Part of Historic Montreal with the Jacques Cartier Bridge in the background

By Jacqueline Swartz

Montreal is celebrating its 375th birthday this year. The French-Canadian city on the St Lawrence River has long been known for its festivals, including the dramatic, mostly outdoor Festival of Lights in freezing February. But this year will be special. There will be street theatre performed by international groups, a convergence of three major orchestras, museum exhibits and sound and light shows throughout the year. One is called “Leonard Cohen, A crack in Everything, at the Musee d’art contemporain de Montreal.

The late poet/songwriter could only have come from Montreal. For here, in the world’s second-largest French speaking city, Cohen was exposed to both lyrical French songs and American country music. He grew up in a city that even in the 1950’s offered the European cafe experience, and a certain poetic melancholy.

According to Cohen’s song Suzanne, there’s a place by the river in Montreal where “the sun pours down like honey on our lady of the harbour”. The lady is the Star of the Sea, a statue of the Virgin Mary that crowns the 1678 Notre-Dame-de-Bonne-Secours church. Locals call it the Sailors’ Church since, in a characteristically Montreal way, Catholicism here is mixed with the edgy openness of a port city.

The other church called Notre Dame is the Basilica, a Montreal landmark, and the place where Celine Dion got married. To mark this year, digital designers at The Moment Factory, have come up with a spectacularly moving sound and light show inside the Basilica. With lights illuminating the interiors of this modern gothic church, and the sound of a choir and an organ, the show leaves its spectators wowed into silence.
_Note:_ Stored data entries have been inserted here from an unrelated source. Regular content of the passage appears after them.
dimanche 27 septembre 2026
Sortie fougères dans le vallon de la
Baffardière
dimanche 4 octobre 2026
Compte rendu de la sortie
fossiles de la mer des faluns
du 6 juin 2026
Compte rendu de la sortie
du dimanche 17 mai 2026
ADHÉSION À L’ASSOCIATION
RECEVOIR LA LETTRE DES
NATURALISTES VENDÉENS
The Basilica is located on Place d’Armes, a large plaza surrounded by buildings that tell the story of Montreal from its past to its present and onwards. Adjacent to the Notre Dame Basilica is the Seminary of the Sulpician Fathers, built in l685. Across the plaza is Canada’s first skyscraper, the l888 red-tinged New York Life building, and the Aldred building, a 1931 art deco gem that resembles the Empire State Building in New York. Nearby, Canada’s first bank, The Bank of Montreal has its head office here in an 1859 building.

Montreal founder Paul Chomedey de Maisonneuve stands at the center of the city’s Place d’Armes

On the corner of rue Place d’Armes, in an l870’s building that once housed a life insurance company, sits Hotel Place D’Armes, the city’s first boutique hotel. It helped lead the revitalization of Old Montreal and continues to attract trendies and film crews shooting in Montreal; its rooftop Terrasse is open until 3am on weekends.
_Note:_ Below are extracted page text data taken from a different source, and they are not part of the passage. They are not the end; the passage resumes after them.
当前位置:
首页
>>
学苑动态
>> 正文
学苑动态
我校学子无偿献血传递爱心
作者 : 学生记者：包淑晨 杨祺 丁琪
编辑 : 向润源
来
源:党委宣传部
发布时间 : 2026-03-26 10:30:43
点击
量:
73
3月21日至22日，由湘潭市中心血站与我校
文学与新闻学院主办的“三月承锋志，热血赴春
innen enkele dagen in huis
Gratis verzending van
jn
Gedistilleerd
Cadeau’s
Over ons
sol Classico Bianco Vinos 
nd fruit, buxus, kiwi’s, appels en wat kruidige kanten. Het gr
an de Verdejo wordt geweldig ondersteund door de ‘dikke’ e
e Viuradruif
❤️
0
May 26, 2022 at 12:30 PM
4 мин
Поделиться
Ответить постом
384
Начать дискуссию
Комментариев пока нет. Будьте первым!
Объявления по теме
Nearby, on one of Old Montreal’s cobblestone streets, is rue Saint-Jacques, once called Canada’s Wall Street. By the 19th Century, Montreal had become Canada’s major financial center, evident today in one of the best-preserved business districts in North America. Here the opulent and ostentatious 19th century banks and insurance companies still stand, some repurposed as hotels and galleries, while others live on as restaurants.

As Montreal’s fortunes waned, the area became rundown and stayed that way until a few decades ago when it started moving from seedy to swank. There will be outdoor projections in Old Montreal during this birthday summer. You can download a free app in English, Montreal en Histoires.
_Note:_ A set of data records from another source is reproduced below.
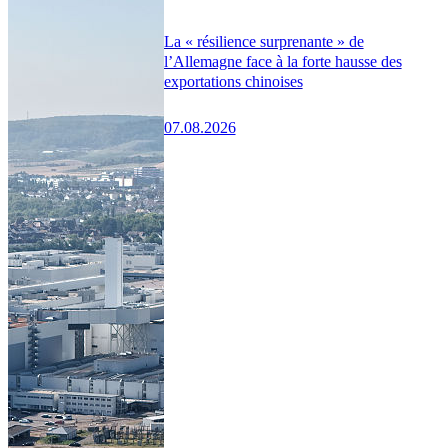
La « résilience surprenante » de
l’Allemagne face à la forte hausse des
exportations chinoises
07.08.2026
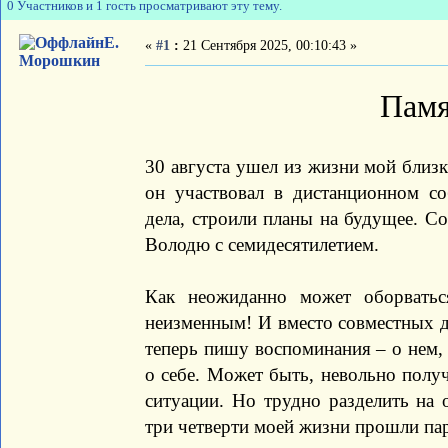
0 Участников и 1 гость просматривают эту тему.
Е.
«
#1
:
21 Сентября 2025, 00:10:43 »
Морошкин
Памя
30 августа ушел из жизни мой близк
он участвовал в дистанционном с
дела, строили планы на будущее. Со
Володю с семидесятилетием.
Как неожиданно может оборватьс
неизменным! И вместо совместных д
теперь пишу воспоминания – о нем
о себе. Может быть, невольно получ
ситуации. Но трудно разделить на 
три четверти моей жизни прошли пар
The decades-long threat of separatism espoused by Quebec nationalists and the Parti Québécois had unintended benefits. Repeated secession threats created a stagnant economic atmosphere, prompted the flight of Anglophones to Toronto and put the city into a kind of construction deep freeze. Fortunately, the wrecker’s ball was stopped from destroying venerable old structures at a time when financing to build cookie cutter condos was not available. Now, biotechnology, multimedia and video game companies like Ubisoft are attracting tech workers, who can live well in this city of affordable housing and safe, walk able neighborhoods.

Montrealers consider themselves more American than Anglo-Canadians elsewhere in the country. The city is outgoing and pleasure-seeking. It is where Torontonians go (an express trains takes 5 hours) to have fun and pretend they’re in Europe. In Montreal, regulations are less about what time the bars close (late) and more about preserving heritage buildings. In 2005 it was named a UNESCO City of Design.

There is a turbo-charged restaurant scene, with innovative chefs taking a fresh look at French Canadian traditions – from game and local produce to award-winning cheese. Poutine, the local fast-food staple consisting of French fries covered in cheese curds and gravy, has been upgraded, sometimes with truffles. There’s even a restaurant called Vladimir Poutine. Other Montreal restaurants like Mercuri Montreal take advantage of the 50 farmer’s markets that are open between June and September.

With so much competition – Montreal is second only to New York in the number of restaurants per inhabitant in North America – standards are very high. And for US and European visitors, the Canadian dollar is low.

Where should you start exploring the city? Perhaps at the place is where Montreal began in 1642 when some forty pioneers arrived from France. The spot is marked by a distinctive, multi-level modern structure housing the Pointe-a-Calliere, the Montreal Archeology and History Complex. The lowest level, called the Crypt, is a constantly evolving archeological site. In a theatre, there’s a presentation describing Montreal’s history through projected images, film clips and photos. Like everything else you’ll need in Montreal, you can access it in English.

Don’t Miss:

Montreal’s St. Viateur Bagel Shop

* Across town from Old Montreal are the neighborhoods of Plateau Montreal and Mile End, the trendy, bohemian centers of the city. These low-rise neighborhoods are dotted with bars and boutiques, and multicolored houses with Montreal’s signature outdoor staircases. Here, especially on Saint-Denis St., are some of Montreal’s most creative clothing designers.

* Schwartz’s Delicatessen has served smoked meat for over 80 years and is famous all over Canada and beyond. And St. Viateur Bagels, using a wood oven, is a Montreal staple.

* Downtown Montreal’s St. Catherines St. is the city’s main shopping street, with the elegant department stores, Ogilvey’s and Holt Renfrew.

* The Museum of Fine Arts, on Sherbrooke Street, has a fine collection of painting and sculpture in a spacious light-filled building, with a sculpture walk across the street.

* Quartier du Canal. This happening part of the city, adjacent to Old Montreal, includes the Lichine Canal, where you can rent paddle boats or cycle on the boardwalk. Atwater Market is for shopping and lunching. And Little Burgundy is the neighborhood where African Americans lived and jazz clubs flourished. Today, it is home to a trendy street of restaurants.